ベローズ体62が上方から押されるベローズポンプユニット60の作動時には、逆止弁62eは閉じ、弁体62gは開放するとともに、シール環状体64は蒸気口22aの内周面に当接し、ベローズ体62内の空気を内容器3内に押し出す。その結果、内容器3内の湯は上方から押圧され、その一部は給湯通路6を介して給湯口5より外部に排出される。
ベローズ体62を上方から押す力が解除されると、第1スプリング62dによりベローズ体62は伸び、逆止弁62eは開放し、弁体62gは閉じるとともに、シール環状体64は蒸気口22aの内周面から離れる。その結果、内容器3内の蒸気は蒸気口22aを介して上記空間Sに浸入可能になる。
上記したように蓋上部材14の略中央には、内部に円形の筒状空間Rを有する壁に相当する筒状体65が下方に垂下する形態で一体に形成されており、ベローズポンプユニット60の押圧部材61はこの筒状体65の内面に沿って上下動する。
なお、この筒状体65は、押圧部材61に一体に形成するものとして説明するが、別体でもよく、別体の場合は、筒状体65の上端は押圧部材61の内周面に例えば溶着等で固定されることになる。また、ベローズポンプユニット60の押圧部材61が摺動するための摺動リブを設け、この摺動リブの外周に筒状体65を配置するようにしてもよい。
上記したように蒸気回収ユニット30のトンネル状部34には、中央より後方側に嵌合孔30aが設けられており、この嵌合孔30a内に筒状体65の外周が嵌入される。その嵌入状態を図2及び図10に示すように、筒状体65の外周に蒸気回収ユニット30の嵌合孔30aが嵌入された状態では、筒状体65の外面近傍で筒状体65を囲むように筒状体65の外面と嵌合孔30aの内面との隙間30aaはできるだけ小さくされる。
即ちその隙間30aaは、ベローズポンプユニットの熱で筒状体65が変形しようとする場合、変形しようとする筒状体65の外周面を嵌合孔30aの内周面でおさえることができる隙間であり、このような形態にすることにより筒状体65並びに押圧部材61の変形を防止することができる。

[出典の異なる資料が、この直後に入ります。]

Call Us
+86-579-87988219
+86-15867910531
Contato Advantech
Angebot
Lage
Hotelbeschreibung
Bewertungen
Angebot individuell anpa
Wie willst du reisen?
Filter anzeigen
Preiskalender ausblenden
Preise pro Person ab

前記筒状体65は、ベローズポンプユニット60及び蒸気回収ユニット30と別体、且つ遮熱機能を有する樹脂製(例えば、PP製)のものであり、このようにベローズポンプユニット60の外周に筒状体65を介して蒸気回収ユニット30を配置することにより、ベローズポンプユニット60の熱が蒸気回収ユニット30に伝わる量を低減またはなくすことができる。なお、筒状体65を、断熱材、真空二重層、更にはより遮熱機能の高い材質からなるものを用いることにより遮熱機能をより高めることができる。

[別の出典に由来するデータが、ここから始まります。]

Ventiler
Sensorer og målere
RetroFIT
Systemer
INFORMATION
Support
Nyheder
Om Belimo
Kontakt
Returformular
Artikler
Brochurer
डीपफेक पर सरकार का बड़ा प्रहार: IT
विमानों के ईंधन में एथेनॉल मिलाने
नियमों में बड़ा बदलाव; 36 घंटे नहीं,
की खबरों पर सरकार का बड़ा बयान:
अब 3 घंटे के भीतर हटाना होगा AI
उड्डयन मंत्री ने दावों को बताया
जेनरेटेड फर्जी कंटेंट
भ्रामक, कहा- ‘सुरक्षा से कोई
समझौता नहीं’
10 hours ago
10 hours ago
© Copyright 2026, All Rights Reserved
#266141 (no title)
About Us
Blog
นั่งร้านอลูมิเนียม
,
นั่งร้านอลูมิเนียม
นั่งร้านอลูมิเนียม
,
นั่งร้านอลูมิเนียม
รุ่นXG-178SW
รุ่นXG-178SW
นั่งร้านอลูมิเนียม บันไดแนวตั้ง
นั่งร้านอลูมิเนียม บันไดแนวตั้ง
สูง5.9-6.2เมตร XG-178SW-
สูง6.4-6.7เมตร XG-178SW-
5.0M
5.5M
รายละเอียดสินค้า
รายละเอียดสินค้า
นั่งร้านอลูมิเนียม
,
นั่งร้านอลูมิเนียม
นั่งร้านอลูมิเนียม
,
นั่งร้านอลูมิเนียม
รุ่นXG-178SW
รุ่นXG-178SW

そして、前記筒状体65の上下方向の長さは蒸気回収ユニット30の嵌合孔30aの上下方向の長さと同じかそれ以上である。このような長さにすることにより筒状体65の遮熱機能をより高め、更には押圧部材61のスカート部が外方に広がる反りを低減することができる。
さらに、筒状体65の下端部をベローズ体62の下板62bまで伸ばし、筒状体65の下端部で下板62b上に溶着されるベローズ62cの下端外周部62ccを押圧している。
このような形態にすることにより、ベローズ62cの浮き上がりを防止してベローズ62cのシール性を確保することができる。また、筒状体65の上端部は蓋上部材14と一体或いは蓋上部材14の下面に当接するため、筒状体65で蓋体2を支持することになる。そのため、蒸気回収ユニットから放散される熱によって蓋体2が変形することを防止できる。また、筒状体65を蓋上部材14と一体にすることにより部品点数の増加を抑えることができる。
本願発明は、上記実施の態様の構成に限定されるものではなく、発明の要旨を逸脱しない範囲において適宜設計変更可能であり、例えば蒸気回収ユニット内の通路は1経路のもの(例えば、図7の左右何れかの一経路のみのもの。)でもよい。